◆ WHAT YOU WILL DO:
The listing below should be written out exactly; please include all of it.
━━━
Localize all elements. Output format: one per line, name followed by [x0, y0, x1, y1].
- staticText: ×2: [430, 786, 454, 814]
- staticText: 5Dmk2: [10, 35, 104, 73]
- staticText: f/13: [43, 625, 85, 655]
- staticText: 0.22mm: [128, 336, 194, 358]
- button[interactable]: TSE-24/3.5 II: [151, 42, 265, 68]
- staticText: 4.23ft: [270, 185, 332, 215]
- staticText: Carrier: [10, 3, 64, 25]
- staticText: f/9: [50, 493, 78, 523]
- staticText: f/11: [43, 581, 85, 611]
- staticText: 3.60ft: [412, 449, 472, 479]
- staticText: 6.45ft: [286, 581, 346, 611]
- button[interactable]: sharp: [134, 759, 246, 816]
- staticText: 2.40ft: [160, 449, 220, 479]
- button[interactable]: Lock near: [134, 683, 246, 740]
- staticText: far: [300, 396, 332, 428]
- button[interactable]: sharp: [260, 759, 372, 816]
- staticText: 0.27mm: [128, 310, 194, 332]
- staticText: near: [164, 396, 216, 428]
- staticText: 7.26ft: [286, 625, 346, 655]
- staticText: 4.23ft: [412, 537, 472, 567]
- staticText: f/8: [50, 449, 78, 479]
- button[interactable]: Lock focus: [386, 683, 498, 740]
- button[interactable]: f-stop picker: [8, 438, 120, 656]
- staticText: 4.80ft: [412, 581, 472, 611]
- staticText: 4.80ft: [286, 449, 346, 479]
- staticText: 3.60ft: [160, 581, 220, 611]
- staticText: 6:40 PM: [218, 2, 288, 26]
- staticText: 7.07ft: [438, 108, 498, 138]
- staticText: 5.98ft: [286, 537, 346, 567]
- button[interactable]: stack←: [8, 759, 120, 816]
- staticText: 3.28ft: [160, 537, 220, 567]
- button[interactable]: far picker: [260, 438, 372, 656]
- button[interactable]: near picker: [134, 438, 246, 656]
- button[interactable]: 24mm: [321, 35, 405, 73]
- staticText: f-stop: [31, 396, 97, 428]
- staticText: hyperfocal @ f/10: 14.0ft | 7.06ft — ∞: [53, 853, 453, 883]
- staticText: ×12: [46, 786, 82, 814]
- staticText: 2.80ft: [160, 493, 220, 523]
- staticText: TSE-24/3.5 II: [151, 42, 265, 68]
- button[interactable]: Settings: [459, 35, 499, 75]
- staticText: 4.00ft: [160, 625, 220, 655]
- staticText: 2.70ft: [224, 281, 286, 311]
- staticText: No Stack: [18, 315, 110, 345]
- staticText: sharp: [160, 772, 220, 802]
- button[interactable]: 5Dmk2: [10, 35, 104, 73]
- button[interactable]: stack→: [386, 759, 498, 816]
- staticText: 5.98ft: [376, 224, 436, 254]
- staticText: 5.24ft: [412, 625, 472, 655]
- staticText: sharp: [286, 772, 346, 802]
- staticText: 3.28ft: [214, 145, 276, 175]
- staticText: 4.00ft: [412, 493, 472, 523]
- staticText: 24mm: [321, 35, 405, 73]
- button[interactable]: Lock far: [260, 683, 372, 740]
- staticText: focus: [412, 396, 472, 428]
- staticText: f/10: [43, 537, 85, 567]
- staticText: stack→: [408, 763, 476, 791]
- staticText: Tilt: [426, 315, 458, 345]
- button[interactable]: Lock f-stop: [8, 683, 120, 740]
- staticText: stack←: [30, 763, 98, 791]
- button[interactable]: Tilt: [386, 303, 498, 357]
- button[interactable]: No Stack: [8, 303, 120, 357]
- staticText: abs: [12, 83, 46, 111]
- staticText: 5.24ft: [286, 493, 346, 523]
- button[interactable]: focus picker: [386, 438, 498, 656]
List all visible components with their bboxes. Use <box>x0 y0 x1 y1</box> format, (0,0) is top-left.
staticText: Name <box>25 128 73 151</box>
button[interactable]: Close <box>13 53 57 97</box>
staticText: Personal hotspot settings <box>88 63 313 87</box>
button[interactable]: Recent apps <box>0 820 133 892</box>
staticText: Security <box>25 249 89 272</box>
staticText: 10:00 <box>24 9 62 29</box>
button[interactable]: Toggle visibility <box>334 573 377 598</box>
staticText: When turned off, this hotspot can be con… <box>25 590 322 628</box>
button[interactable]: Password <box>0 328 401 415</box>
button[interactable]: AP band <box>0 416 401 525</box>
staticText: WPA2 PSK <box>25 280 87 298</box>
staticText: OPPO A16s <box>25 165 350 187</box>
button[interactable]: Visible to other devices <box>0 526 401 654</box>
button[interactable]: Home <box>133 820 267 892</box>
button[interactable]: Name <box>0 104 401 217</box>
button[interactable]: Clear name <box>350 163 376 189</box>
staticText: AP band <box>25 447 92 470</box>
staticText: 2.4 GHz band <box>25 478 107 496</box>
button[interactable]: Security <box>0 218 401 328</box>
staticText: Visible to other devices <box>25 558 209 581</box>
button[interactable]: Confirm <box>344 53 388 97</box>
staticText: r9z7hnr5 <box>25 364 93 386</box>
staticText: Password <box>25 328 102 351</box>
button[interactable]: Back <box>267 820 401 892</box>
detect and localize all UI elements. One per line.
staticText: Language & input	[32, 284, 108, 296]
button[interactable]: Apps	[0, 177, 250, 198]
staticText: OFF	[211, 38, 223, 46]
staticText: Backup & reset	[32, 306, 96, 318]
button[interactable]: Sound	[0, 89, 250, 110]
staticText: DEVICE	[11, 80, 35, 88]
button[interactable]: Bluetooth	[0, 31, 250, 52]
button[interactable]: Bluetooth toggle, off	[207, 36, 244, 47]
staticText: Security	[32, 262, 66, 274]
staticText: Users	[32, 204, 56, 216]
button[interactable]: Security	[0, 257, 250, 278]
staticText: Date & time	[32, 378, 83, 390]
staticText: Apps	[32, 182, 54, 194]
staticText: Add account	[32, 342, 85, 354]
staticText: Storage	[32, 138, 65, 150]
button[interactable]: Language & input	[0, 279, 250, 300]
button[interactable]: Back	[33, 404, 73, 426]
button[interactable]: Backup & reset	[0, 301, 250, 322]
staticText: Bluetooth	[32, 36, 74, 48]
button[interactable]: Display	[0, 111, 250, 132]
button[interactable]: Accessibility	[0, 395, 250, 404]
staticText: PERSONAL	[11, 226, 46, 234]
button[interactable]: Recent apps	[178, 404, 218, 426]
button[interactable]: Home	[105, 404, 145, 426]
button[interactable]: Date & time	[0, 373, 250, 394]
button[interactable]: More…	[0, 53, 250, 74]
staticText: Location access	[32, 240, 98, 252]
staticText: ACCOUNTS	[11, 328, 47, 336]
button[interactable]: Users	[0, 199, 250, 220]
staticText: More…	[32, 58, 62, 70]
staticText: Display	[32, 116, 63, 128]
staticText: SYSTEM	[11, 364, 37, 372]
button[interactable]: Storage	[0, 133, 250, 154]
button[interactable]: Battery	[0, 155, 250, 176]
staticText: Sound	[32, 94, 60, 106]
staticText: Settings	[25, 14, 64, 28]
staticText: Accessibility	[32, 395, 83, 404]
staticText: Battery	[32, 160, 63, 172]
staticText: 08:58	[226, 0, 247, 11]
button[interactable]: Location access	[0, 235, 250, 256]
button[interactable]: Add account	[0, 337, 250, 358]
━━━
◆ SOLUTION:
Localize all elements. Output format: one per line, name followed by [x0, y0, x1, y1].
- staticText: ×2: [430, 786, 454, 814]
- staticText: 5Dmk2: [10, 35, 104, 73]
- staticText: f/13: [43, 625, 85, 655]
- staticText: 0.22mm: [128, 336, 194, 358]
- button[interactable]: TSE-24/3.5 II: [151, 42, 265, 68]
- staticText: 4.23ft: [270, 185, 332, 215]
- staticText: Carrier: [10, 3, 64, 25]
- staticText: f/9: [50, 493, 78, 523]
- staticText: f/11: [43, 581, 85, 611]
- staticText: 3.60ft: [412, 449, 472, 479]
- staticText: 6.45ft: [286, 581, 346, 611]
- button[interactable]: sharp: [134, 759, 246, 816]
- staticText: 2.40ft: [160, 449, 220, 479]
- button[interactable]: Lock near: [134, 683, 246, 740]
- staticText: far: [300, 396, 332, 428]
- button[interactable]: sharp: [260, 759, 372, 816]
- staticText: 0.27mm: [128, 310, 194, 332]
- staticText: near: [164, 396, 216, 428]
- staticText: 7.26ft: [286, 625, 346, 655]
- staticText: 4.23ft: [412, 537, 472, 567]
- staticText: f/8: [50, 449, 78, 479]
- button[interactable]: Lock focus: [386, 683, 498, 740]
- button[interactable]: f-stop picker: [8, 438, 120, 656]
- staticText: 4.80ft: [412, 581, 472, 611]
- staticText: 4.80ft: [286, 449, 346, 479]
- staticText: 3.60ft: [160, 581, 220, 611]
- staticText: 6:40 PM: [218, 2, 288, 26]
- staticText: 7.07ft: [438, 108, 498, 138]
- staticText: 5.98ft: [286, 537, 346, 567]
- button[interactable]: stack←: [8, 759, 120, 816]
- staticText: 3.28ft: [160, 537, 220, 567]
- button[interactable]: far picker: [260, 438, 372, 656]
- button[interactable]: near picker: [134, 438, 246, 656]
- button[interactable]: 24mm: [321, 35, 405, 73]
- staticText: f-stop: [31, 396, 97, 428]
- staticText: hyperfocal @ f/10: 14.0ft | 7.06ft — ∞: [53, 853, 453, 883]
- staticText: ×12: [46, 786, 82, 814]
- staticText: 2.80ft: [160, 493, 220, 523]
- staticText: TSE-24/3.5 II: [151, 42, 265, 68]
- button[interactable]: Settings: [459, 35, 499, 75]
- staticText: 4.00ft: [160, 625, 220, 655]
- staticText: 2.70ft: [224, 281, 286, 311]
- staticText: No Stack: [18, 315, 110, 345]
- staticText: sharp: [160, 772, 220, 802]
- button[interactable]: 5Dmk2: [10, 35, 104, 73]
- button[interactable]: stack→: [386, 759, 498, 816]
- staticText: 5.98ft: [376, 224, 436, 254]
- staticText: 5.24ft: [412, 625, 472, 655]
- staticText: sharp: [286, 772, 346, 802]
- staticText: 3.28ft: [214, 145, 276, 175]
- staticText: 4.00ft: [412, 493, 472, 523]
- staticText: 24mm: [321, 35, 405, 73]
- button[interactable]: Lock far: [260, 683, 372, 740]
- staticText: focus: [412, 396, 472, 428]
- staticText: f/10: [43, 537, 85, 567]
- staticText: stack→: [408, 763, 476, 791]
- staticText: Tilt: [426, 315, 458, 345]
- button[interactable]: Lock f-stop: [8, 683, 120, 740]
- staticText: stack←: [30, 763, 98, 791]
- button[interactable]: Tilt: [386, 303, 498, 357]
- button[interactable]: No Stack: [8, 303, 120, 357]
- staticText: abs: [12, 83, 46, 111]
- staticText: 5.24ft: [286, 493, 346, 523]
- button[interactable]: focus picker: [386, 438, 498, 656]
List all visible components with their bboxes. Use <box>x0 y0 x1 y1</box> format, (0,0) is top-left.
staticText: Name <box>25 128 73 151</box>
button[interactable]: Close <box>13 53 57 97</box>
staticText: Personal hotspot settings <box>88 63 313 87</box>
button[interactable]: Recent apps <box>0 820 133 892</box>
staticText: Security <box>25 249 89 272</box>
staticText: 10:00 <box>24 9 62 29</box>
button[interactable]: Toggle visibility <box>334 573 377 598</box>
staticText: When turned off, this hotspot can be con… <box>25 590 322 628</box>
button[interactable]: Password <box>0 328 401 415</box>
button[interactable]: AP band <box>0 416 401 525</box>
staticText: WPA2 PSK <box>25 280 87 298</box>
staticText: OPPO A16s <box>25 165 350 187</box>
button[interactable]: Visible to other devices <box>0 526 401 654</box>
button[interactable]: Home <box>133 820 267 892</box>
button[interactable]: Name <box>0 104 401 217</box>
button[interactable]: Clear name <box>350 163 376 189</box>
staticText: AP band <box>25 447 92 470</box>
staticText: 2.4 GHz band <box>25 478 107 496</box>
button[interactable]: Security <box>0 218 401 328</box>
staticText: Visible to other devices <box>25 558 209 581</box>
button[interactable]: Confirm <box>344 53 388 97</box>
staticText: r9z7hnr5 <box>25 364 93 386</box>
staticText: Password <box>25 328 102 351</box>
button[interactable]: Back <box>267 820 401 892</box>
detect and localize all UI elements. One per line.
staticText: Language & input	[32, 284, 108, 296]
button[interactable]: Apps	[0, 177, 250, 198]
staticText: OFF	[211, 38, 223, 46]
staticText: Backup & reset	[32, 306, 96, 318]
button[interactable]: Sound	[0, 89, 250, 110]
staticText: DEVICE	[11, 80, 35, 88]
button[interactable]: Bluetooth	[0, 31, 250, 52]
button[interactable]: Bluetooth toggle, off	[207, 36, 244, 47]
staticText: Security	[32, 262, 66, 274]
staticText: Users	[32, 204, 56, 216]
button[interactable]: Security	[0, 257, 250, 278]
staticText: Date & time	[32, 378, 83, 390]
staticText: Apps	[32, 182, 54, 194]
staticText: Add account	[32, 342, 85, 354]
staticText: Storage	[32, 138, 65, 150]
button[interactable]: Language & input	[0, 279, 250, 300]
button[interactable]: Back	[33, 404, 73, 426]
button[interactable]: Backup & reset	[0, 301, 250, 322]
staticText: Bluetooth	[32, 36, 74, 48]
button[interactable]: Display	[0, 111, 250, 132]
button[interactable]: Accessibility	[0, 395, 250, 404]
staticText: PERSONAL	[11, 226, 46, 234]
button[interactable]: Recent apps	[178, 404, 218, 426]
button[interactable]: Home	[105, 404, 145, 426]
button[interactable]: Date & time	[0, 373, 250, 394]
button[interactable]: More…	[0, 53, 250, 74]
staticText: Location access	[32, 240, 98, 252]
staticText: ACCOUNTS	[11, 328, 47, 336]
button[interactable]: Users	[0, 199, 250, 220]
staticText: More…	[32, 58, 62, 70]
staticText: Display	[32, 116, 63, 128]
staticText: SYSTEM	[11, 364, 37, 372]
button[interactable]: Storage	[0, 133, 250, 154]
button[interactable]: Battery	[0, 155, 250, 176]
staticText: Sound	[32, 94, 60, 106]
staticText: Settings	[25, 14, 64, 28]
staticText: Accessibility	[32, 395, 83, 404]
staticText: Battery	[32, 160, 63, 172]
staticText: 08:58	[226, 0, 247, 11]
button[interactable]: Location access	[0, 235, 250, 256]
button[interactable]: Add account	[0, 337, 250, 358]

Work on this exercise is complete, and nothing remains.